On Tuesday, the Fifth Circuit Court of Appeals will hear oral arguments in Texas v. Azar, the latest in the Republican Party’s unending effort to get the courts to do what Congress wouldn’t and rip out the Affordable Care Act by its roots.
The argument here is ludicrous in its reasoning and unlikely to survive the legal process. It holds, in short, that since Congress removed the penalty from the individual mandate, the individual mandate is no longer a tax; because the individual mandate is not a tax, it is no longer constitutional; and if the mandate is no longer constitutional, the entire law must be judged unconstitutional and erased from the books.
To do anything else would be, of course, immodest. As Texas District Judge Reed O’Connor wrote in his 2018 opinion backing the case, courts “are not tasked with, nor are they suited to, policymaking.” Yes, he literally wrote that as he tried to overturn Obamacare with a stroke of his pen.
O’Connor is a former GOP Senate aide with a history of hard-right rulings on Obamacare; it’s unlikely this case will ultimately overturn the law.
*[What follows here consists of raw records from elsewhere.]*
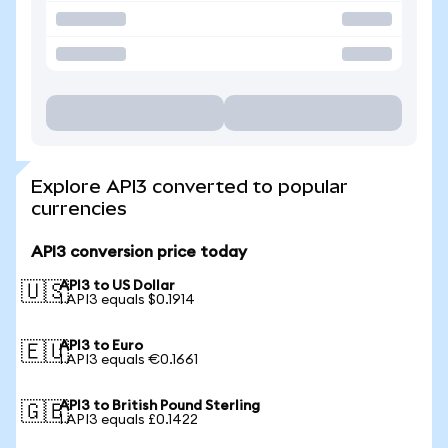
Explore API3 converted to popular
currencies
API3 conversion price today
API3 to US Dollar
🇺🇸
1 API3 equals $0.1914
API3 to Euro
🇪🇺
1 API3 equals €0.1661
API3 to British Pound Sterling
🇬🇧
1 API3 equals £0.1422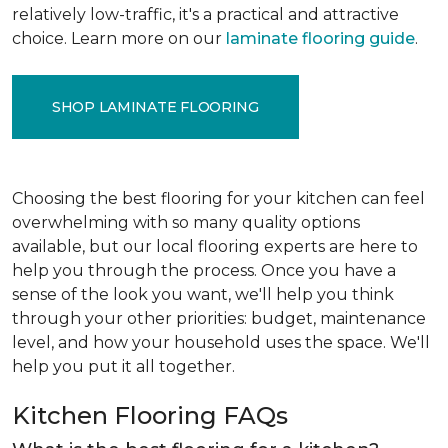
relatively low-traffic, it's a practical and attractive
choice. Learn more on our
laminate flooring guide
.
SHOP LAMINATE FLOORING
Choosing the best flooring for your kitchen can feel
overwhelming with so many quality options
available, but our local flooring experts are here to
help you through the process. Once you have a
sense of the look you want, we'll help you think
through your other priorities: budget, maintenance
level, and how your household uses the space. We'll
help you put it all together.
Kitchen Flooring FAQs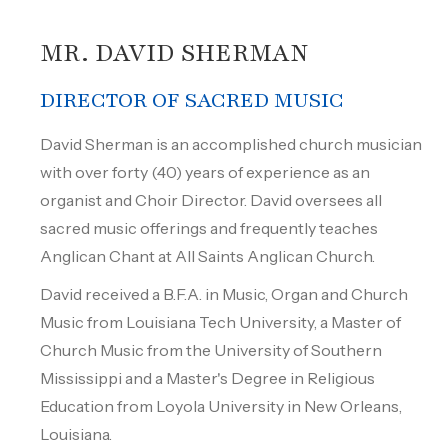
MR. DAVID SHERMAN
DIRECTOR OF SACRED MUSIC
David Sherman is an accomplished church musician
with over forty (40) years of experience as an
organist and Choir Director. David oversees all
sacred music offerings and frequently teaches
Anglican Chant at All Saints Anglican Church.
David received a B.F.A. in Music, Organ and Church
Music from Louisiana Tech University, a Master of
Church Music from the University of Southern
Mississippi and a Master's Degree in Religious
Education from Loyola University in New Orleans,
Louisiana.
But the effort speaks to two larger dynamics in American politics right now. First, the GOP’s embrace of a particularly radical form of judicial activism, and second, the way in which the Republican right have become Medicare-for-all’s most important allies.
Let’s start with the legal case. “If you were ever tempted to think that right-wing judges weren’t activist — that they were only ‘enforcing the Constitution’ or ‘reading the statute’ — this will persuade you to knock it off,” wrote law professor Nicholas Bagley. “This is insanity in print, and it will not stand up on appeal.”
You might have spotted a hole in O’Connor’s reasoning: Wasn’t it Congress that chose to remove the penalty from the individual mandate without choosing to repeal all of Obamacare? And as such, isn’t it quite clear that Congress intended Obamacare to stand even without an individual mandate imposing a penalty?
Ah, but O’Connor thought of this. He said that since the Congress that repealed the individual mandate was working through budget reconciliation and couldn’t repeal the mandate, “the 2017 Congress had no intent with respect to the Individual Mandate’s severability.” (“Severability” refers to whether a provision can be severed from a law while the law still stands.) He goes on to argue that even if he’s wrong, and the 2017 Congress did intend to do what it did, what it intended to do was to leave the mandate intact but penalty-less, thus leaving it unconstitutional, thus leaving the whole law unconstitutional.
If this doesn’t make sense to you, that’s because it doesn’t make sense. Even the Trump administration initially didn’t want the judge to go this far. They asked that he simply kill the individual mandate and the protections for preexisting conditions, but leave the rest of the law standing.
But if you want to know why Democrats are dotting the landscape with new proposals for Medicare-for-all and Medicaid-for-all, this ruling is a useful artifact. The basic idea behind Obamacare was that a public-private system based on Mitt Romney’s Massachusetts reforms would command some Republican support, or at least acceptance, and thus be easier to pass and to expand.
Republicans have proven that theory wrong. Instead, the private-public construction of Obamacare has given opportunistic Republicans their most effective attacks on the bill. Those attacks have been legal, like this assault on the regulations governing private insurance purchase; and political, like the ads slamming high deductibles and complex shopping schemes and Medicare spending cuts.
If Hillary Clinton had won in 2016 and Democrats had filled Antonin Scalia’s Supreme Court seat, Obamacare would be safe, and it’s likely the party would’ve largely moved on from health care to focus on paid maternity leave, universal pre-K, or some other priority.
But with Obamacare under constant threat, Republicans have refocused Democrats on building what they failed to in 2010: a universal health care system simple enough and popular enough that it is safe from constant political and legal assault. And that means some version of Medicare-for-all.
It’s easy to look back from 2018 and wonder why Democrats didn’t just pass Medicare-for-all in 2010. I covered that fight, and the answer is that moderate Democrats, whose votes were needed, opposed a single-payer system. Sen. Joe Lieberman, for instance, refused to vote for the bill until both the public option and a proposal to open Medicare to 55-year-olds were killed, and without his vote, the legislation was dead.
But nearly a decade of constant and cynical assault on what was supposed to be a compromise bill has pushed the Democratic Party left on health care policy, and persuaded Democrats everywhere that trying to compromise or placate Republicans is foolish. The legacy of the GOP’s Obamacare repeal strategy won’t be the destruction of the Affordable Care Act but the construction of Medicare-for-all — or at least Medicare-for-more.
This is doubly true if Republicans somehow succeed in this case. Imagine a world where Judge O’Connor’s ruling is upheld. In that world, a Republican judge cuts tens of millions of people off health insurance shortly after Republicans lost a midterm election for merely trying to cut those people off health insurance, and shortly before America will choose its next president. The aftermath of that would be a political massacre for the GOP, and a straightforward mandate for Democrats to rebuild the health system along the lines they prefer.